Goal of the exercise: Among the entries below, how many lines have the word "header"? Answer only with the number.

[Opening Record extracts section]

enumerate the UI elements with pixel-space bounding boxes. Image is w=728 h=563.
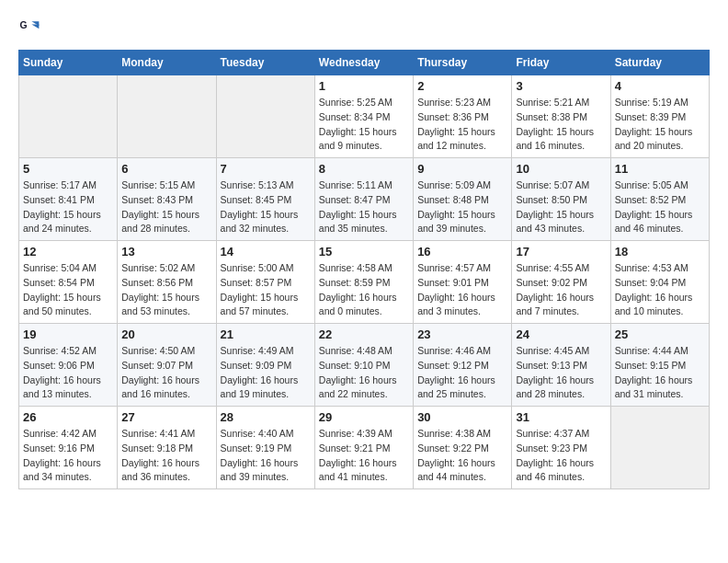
day-info: Sunrise: 4:39 AMSunset: 9:21 PMDaylight:… — [319, 427, 409, 485]
calendar-cell: 28Sunrise: 4:40 AMSunset: 9:19 PMDayligh… — [216, 407, 314, 489]
calendar-cell — [216, 75, 314, 158]
day-info: Sunrise: 5:05 AMSunset: 8:52 PMDaylight:… — [615, 178, 705, 236]
day-info: Sunrise: 5:17 AMSunset: 8:41 PMDaylight:… — [23, 178, 113, 236]
day-number: 13 — [121, 245, 211, 259]
day-info: Sunrise: 5:04 AMSunset: 8:54 PMDaylight:… — [23, 261, 113, 319]
weekday-header: Tuesday — [216, 51, 314, 75]
calendar-cell: 26Sunrise: 4:42 AMSunset: 9:16 PMDayligh… — [19, 407, 118, 489]
calendar-week-row: 12Sunrise: 5:04 AMSunset: 8:54 PMDayligh… — [19, 241, 710, 324]
calendar-cell: 24Sunrise: 4:45 AMSunset: 9:13 PMDayligh… — [512, 324, 610, 407]
calendar-cell: 27Sunrise: 4:41 AMSunset: 9:18 PMDayligh… — [118, 407, 216, 489]
calendar-cell: 1Sunrise: 5:25 AMSunset: 8:34 PMDaylight… — [314, 75, 413, 158]
calendar-cell — [610, 407, 709, 489]
svg-marker-2 — [31, 24, 39, 29]
day-number: 28 — [221, 410, 311, 424]
day-info: Sunrise: 4:52 AMSunset: 9:06 PMDaylight:… — [23, 344, 113, 402]
day-number: 22 — [319, 327, 409, 341]
day-number: 2 — [417, 79, 507, 93]
weekday-header: Saturday — [610, 51, 709, 75]
day-info: Sunrise: 5:13 AMSunset: 8:45 PMDaylight:… — [221, 178, 311, 236]
day-number: 18 — [615, 245, 705, 259]
day-info: Sunrise: 4:45 AMSunset: 9:13 PMDaylight:… — [516, 344, 606, 402]
calendar-cell: 23Sunrise: 4:46 AMSunset: 9:12 PMDayligh… — [414, 324, 512, 407]
calendar-cell: 5Sunrise: 5:17 AMSunset: 8:41 PMDaylight… — [19, 158, 118, 241]
day-number: 20 — [121, 327, 211, 341]
day-number: 4 — [615, 79, 705, 93]
logo: G — [18, 18, 44, 40]
calendar-week-row: 26Sunrise: 4:42 AMSunset: 9:16 PMDayligh… — [19, 407, 710, 489]
day-number: 30 — [417, 410, 507, 424]
calendar-cell: 4Sunrise: 5:19 AMSunset: 8:39 PMDaylight… — [610, 75, 709, 158]
calendar-week-row: 5Sunrise: 5:17 AMSunset: 8:41 PMDaylight… — [19, 158, 710, 241]
day-number: 1 — [319, 79, 409, 93]
day-info: Sunrise: 5:11 AMSunset: 8:47 PMDaylight:… — [319, 178, 409, 236]
day-number: 3 — [516, 79, 606, 93]
calendar-week-row: 1Sunrise: 5:25 AMSunset: 8:34 PMDaylight… — [19, 75, 710, 158]
calendar-cell: 15Sunrise: 4:58 AMSunset: 8:59 PMDayligh… — [314, 241, 413, 324]
weekday-header: Monday — [118, 51, 216, 75]
weekday-header: Sunday — [19, 51, 118, 75]
day-info: Sunrise: 4:46 AMSunset: 9:12 PMDaylight:… — [417, 344, 507, 402]
day-info: Sunrise: 5:15 AMSunset: 8:43 PMDaylight:… — [121, 178, 211, 236]
calendar-cell: 2Sunrise: 5:23 AMSunset: 8:36 PMDaylight… — [414, 75, 512, 158]
calendar-cell: 20Sunrise: 4:50 AMSunset: 9:07 PMDayligh… — [118, 324, 216, 407]
page-header: G — [18, 18, 710, 40]
day-number: 29 — [319, 410, 409, 424]
day-number: 26 — [23, 410, 113, 424]
day-info: Sunrise: 5:23 AMSunset: 8:36 PMDaylight:… — [417, 96, 507, 154]
svg-text:G: G — [20, 20, 28, 30]
day-info: Sunrise: 5:21 AMSunset: 8:38 PMDaylight:… — [516, 96, 606, 154]
calendar-cell: 14Sunrise: 5:00 AMSunset: 8:57 PMDayligh… — [216, 241, 314, 324]
calendar-cell: 7Sunrise: 5:13 AMSunset: 8:45 PMDaylight… — [216, 158, 314, 241]
calendar-cell: 8Sunrise: 5:11 AMSunset: 8:47 PMDaylight… — [314, 158, 413, 241]
calendar-cell — [19, 75, 118, 158]
day-number: 27 — [121, 410, 211, 424]
day-info: Sunrise: 5:25 AMSunset: 8:34 PMDaylight:… — [319, 96, 409, 154]
calendar-cell: 16Sunrise: 4:57 AMSunset: 9:01 PMDayligh… — [414, 241, 512, 324]
day-number: 19 — [23, 327, 113, 341]
calendar-cell: 25Sunrise: 4:44 AMSunset: 9:15 PMDayligh… — [610, 324, 709, 407]
day-info: Sunrise: 4:42 AMSunset: 9:16 PMDaylight:… — [23, 427, 113, 485]
day-number: 12 — [23, 245, 113, 259]
day-info: Sunrise: 5:07 AMSunset: 8:50 PMDaylight:… — [516, 178, 606, 236]
day-number: 25 — [615, 327, 705, 341]
day-info: Sunrise: 4:40 AMSunset: 9:19 PMDaylight:… — [221, 427, 311, 485]
calendar-cell: 22Sunrise: 4:48 AMSunset: 9:10 PMDayligh… — [314, 324, 413, 407]
calendar-cell: 29Sunrise: 4:39 AMSunset: 9:21 PMDayligh… — [314, 407, 413, 489]
day-number: 9 — [417, 162, 507, 176]
day-info: Sunrise: 4:48 AMSunset: 9:10 PMDaylight:… — [319, 344, 409, 402]
calendar-cell: 3Sunrise: 5:21 AMSunset: 8:38 PMDaylight… — [512, 75, 610, 158]
day-number: 11 — [615, 162, 705, 176]
day-info: Sunrise: 4:49 AMSunset: 9:09 PMDaylight:… — [221, 344, 311, 402]
weekday-header: Thursday — [414, 51, 512, 75]
calendar-week-row: 19Sunrise: 4:52 AMSunset: 9:06 PMDayligh… — [19, 324, 710, 407]
day-info: Sunrise: 4:57 AMSunset: 9:01 PMDaylight:… — [417, 261, 507, 319]
day-number: 15 — [319, 245, 409, 259]
day-info: Sunrise: 4:37 AMSunset: 9:23 PMDaylight:… — [516, 427, 606, 485]
day-info: Sunrise: 4:44 AMSunset: 9:15 PMDaylight:… — [615, 344, 705, 402]
day-number: 17 — [516, 245, 606, 259]
calendar-cell: 19Sunrise: 4:52 AMSunset: 9:06 PMDayligh… — [19, 324, 118, 407]
day-number: 31 — [516, 410, 606, 424]
day-info: Sunrise: 5:19 AMSunset: 8:39 PMDaylight:… — [615, 96, 705, 154]
day-number: 16 — [417, 245, 507, 259]
day-number: 14 — [221, 245, 311, 259]
day-number: 21 — [221, 327, 311, 341]
calendar-cell — [118, 75, 216, 158]
calendar-cell: 11Sunrise: 5:05 AMSunset: 8:52 PMDayligh… — [610, 158, 709, 241]
day-info: Sunrise: 4:55 AMSunset: 9:02 PMDaylight:… — [516, 261, 606, 319]
calendar-cell: 10Sunrise: 5:07 AMSunset: 8:50 PMDayligh… — [512, 158, 610, 241]
calendar-cell: 18Sunrise: 4:53 AMSunset: 9:04 PMDayligh… — [610, 241, 709, 324]
day-info: Sunrise: 4:53 AMSunset: 9:04 PMDaylight:… — [615, 261, 705, 319]
calendar-table: SundayMondayTuesdayWednesdayThursdayFrid… — [18, 50, 710, 489]
day-number: 7 — [221, 162, 311, 176]
day-number: 24 — [516, 327, 606, 341]
calendar-cell: 6Sunrise: 5:15 AMSunset: 8:43 PMDaylight… — [118, 158, 216, 241]
calendar-cell: 9Sunrise: 5:09 AMSunset: 8:48 PMDaylight… — [414, 158, 512, 241]
day-info: Sunrise: 4:50 AMSunset: 9:07 PMDaylight:… — [121, 344, 211, 402]
day-number: 6 — [121, 162, 211, 176]
weekday-header: Friday — [512, 51, 610, 75]
day-info: Sunrise: 5:09 AMSunset: 8:48 PMDaylight:… — [417, 178, 507, 236]
weekday-header: Wednesday — [314, 51, 413, 75]
day-number: 10 — [516, 162, 606, 176]
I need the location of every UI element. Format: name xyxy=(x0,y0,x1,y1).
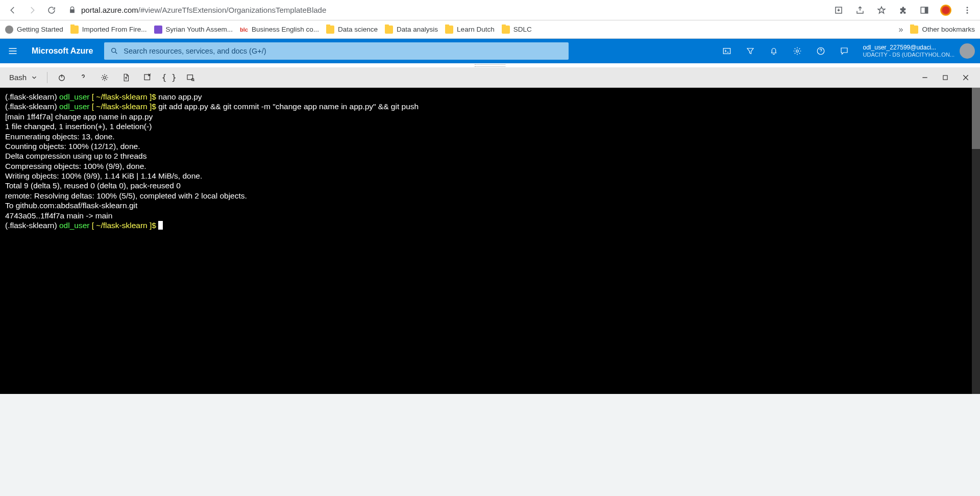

[Closing Record extracts section]

Answer to this problem: 8